From the entries below, transcribe exactly the lines between the line holding "Sammenlign prisnivå og" and the line holding "Forespørsler sendes direkte", inclusive; skip all other lines.
START Dataset records
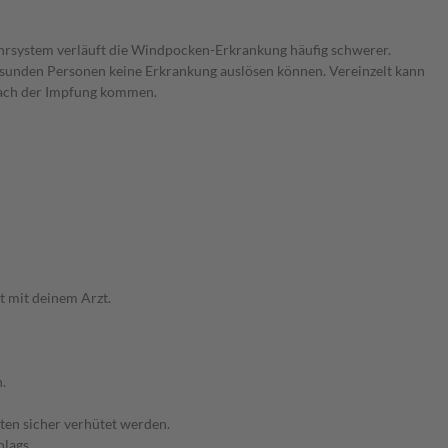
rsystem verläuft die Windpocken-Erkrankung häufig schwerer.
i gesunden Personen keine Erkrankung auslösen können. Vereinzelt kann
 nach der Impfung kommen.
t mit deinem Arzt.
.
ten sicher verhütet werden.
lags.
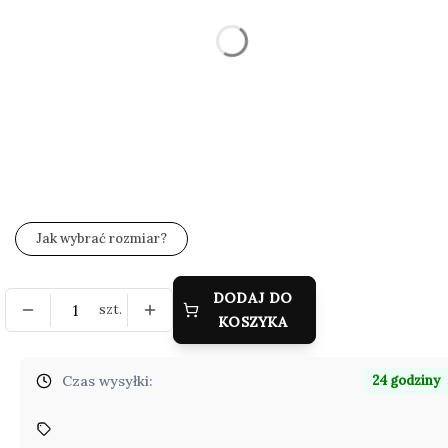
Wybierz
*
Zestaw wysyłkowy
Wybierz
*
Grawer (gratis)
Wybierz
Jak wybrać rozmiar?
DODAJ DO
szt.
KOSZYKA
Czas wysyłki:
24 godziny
END Dataset records
START Dataset records
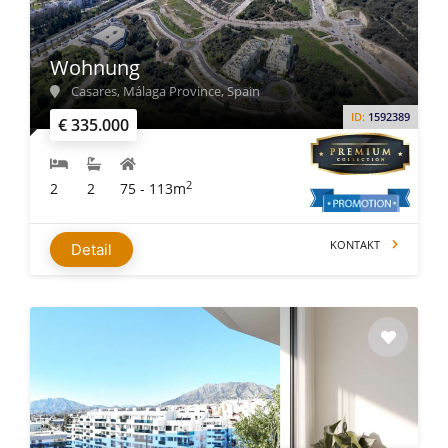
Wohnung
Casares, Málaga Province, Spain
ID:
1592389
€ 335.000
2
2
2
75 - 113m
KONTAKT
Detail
END Dataset records
START Dataset records
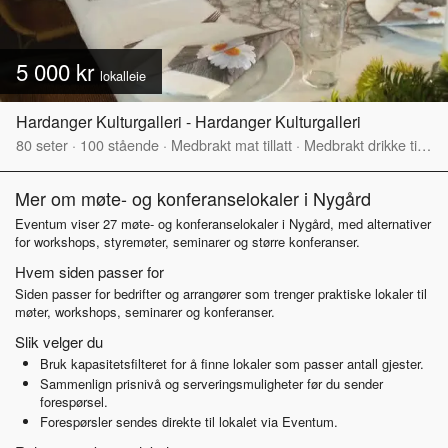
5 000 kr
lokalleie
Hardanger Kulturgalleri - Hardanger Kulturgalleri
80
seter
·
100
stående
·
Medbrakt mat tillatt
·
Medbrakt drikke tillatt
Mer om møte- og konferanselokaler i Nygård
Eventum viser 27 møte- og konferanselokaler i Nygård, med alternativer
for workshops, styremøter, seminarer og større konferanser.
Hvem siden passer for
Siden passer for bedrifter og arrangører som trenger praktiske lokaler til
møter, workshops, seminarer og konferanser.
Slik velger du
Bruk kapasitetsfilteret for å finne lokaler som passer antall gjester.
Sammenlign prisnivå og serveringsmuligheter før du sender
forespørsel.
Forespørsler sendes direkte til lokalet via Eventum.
END Dataset records
Result for this task>
Sammenlign prisnivå og serveringsmuligheter før du sender
forespørsel.
Forespørsler sendes direkte til lokalet via Eventum.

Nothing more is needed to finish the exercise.